Binay’s continued attacks against the administration apparently divided Malacañang spokespersons in how to counter attack.

Coloma, for his part, prefers to be diplomatic while presidential spokesman Edwin Lacierda engages in a word war with Binay’s spokesmen.

Reporters covering Malacañang observed how “cheap and trivial” the issues have become, to the point where Lacierda, a lawyer, voluntarily described Binay’s true state of the nation address as “charot,” which is Filipino gay slang for joke.

One journalist lamented how the political discourse has deteriorated.

“It’s shameful that spokespersons – who are supposed to be respectable – engage in such lingo,” one of them said.

While insiders believe the so-called “Samar” faction in Aquino’s Cabinet may have perished after Binay resigned and started attacking the administration, differences in the approach or strategy in media communications remain obvious.

“Ha! Ha! I love it that Vice President Binay is marching to the beat of our drums! The line in the sand has been drawn since VP Binay bitterly attacked the President after having failed to secure the endorsement of President Aquino,” Lacierda said.

“It is ‘daang matuwid’ (straight path) versus ‘daang baluktot’ (crooked path),” the spokesman said, as he continued to attack Binay’s spokesman Joey Salgado.

“Mr. Vice President, also a reminder to you, what have you been doing for the past five years? I drink Coke Zero. With due respect, please get our trivia straight,” Lacierda said of Binay, who advised him to cut back on his coffee as mention of his name makes his “blood rise.”

“I expected that you won’t get a simple trivia correct because up to now, you cannot even tell the truth on the allegations of corruption against you,” Lacierda told Palace reporters in a message he sent.
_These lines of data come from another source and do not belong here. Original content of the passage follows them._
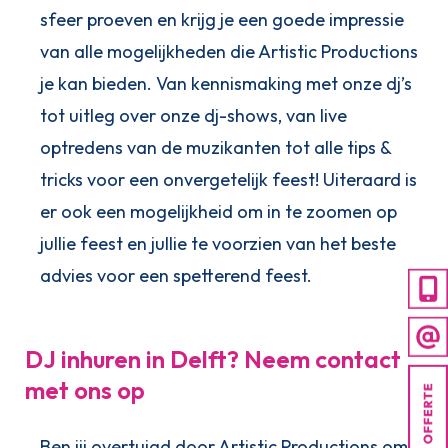
sfeer proeven en krijg je een goede impressie
van alle mogelijkheden die Artistic Productions
je kan bieden. Van kennismaking met onze dj’s
tot uitleg over onze dj-shows, van live
optredens van de muzikanten tot alle tips &
tricks voor een onvergetelijk feest! Uiteraard is
er ook een mogelijkheid om in te zoomen op
jullie feest en jullie te voorzien van het beste
advies voor een spetterend feest.
DJ inhuren in Delft? Neem contact
met ons op
Ben jij overtuigd door Artistic Productions om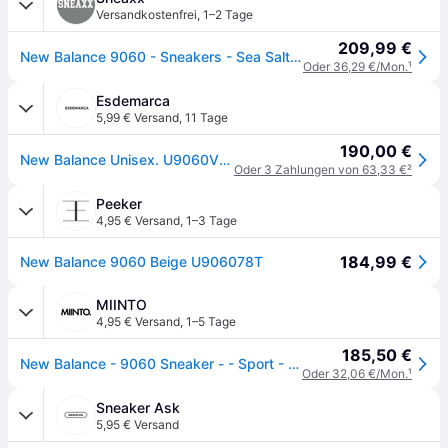
Versandkostenfrei
,
1–2 Tage
209,99 €
New Balance 9060 - Sneakers - Sea Salt Leopard Print - EU 43
Oder 36,29 €/Mon.
¹
Esdemarca
5,99 € Versand
,
11 Tage
190,00 €
New Balance Unisex. U9060V1 Leder-Sneaker 9060, beige (43), Wohnung, Spaltleder, Schnürsenkel, Lässig
Oder 3 Zahlungen von 63,33 €
²
Peeker
4,95 € Versand
,
1–3 Tage
184,99 €
New Balance 9060 Beige U906078T
MIINTO
4,95 € Versand
,
1–5 Tage
185,50 €
New Balance - 9060 Sneaker - - Sport - Herren - Beige - 40 EU
Oder 32,06 €/Mon.
¹
Sneaker Ask
5,95 € Versand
A sober and softer diplomatic approach is used by Coloma in his turn to speak for Aquino – usually on Tuesdays, Thursdays and Sundays.

They all take turns and it is Lacierda’s turn to speak every Monday and Wednesday while Fridays and Saturdays are assigned to deputy presidential spokesperson Abigail Valte.

“Our focus is the issue at hand. The focus in on the platform of the straight path governance,” Coloma, who supervises the entire state media, told reporters in a briefing.